▶ _Work required_
Copy each record below faithfully, leaving out images.

▶ _Input material_
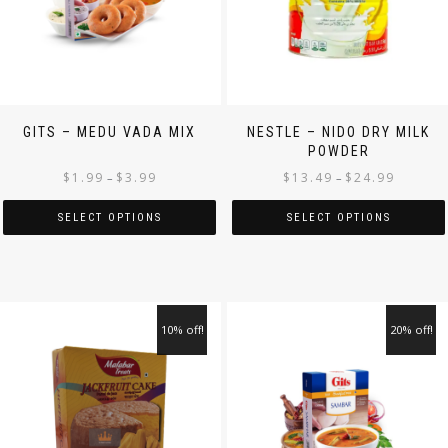
GITS – MEDU VADA MIX
NESTLE – NIDO DRY MILK
POWDER
$
1.99
$
3.99
$
13.49
$
24.99
–
–
SELECT OPTIONS
SELECT OPTIONS
10% off!
20% off!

▶ _Finished task_
GITS – MEDU VADA MIX
NESTLE – NIDO DRY MILK
POWDER
$
1.99
$
3.99
$
13.49
$
24.99
–
–
SELECT OPTIONS
SELECT OPTIONS
10% off!
20% off!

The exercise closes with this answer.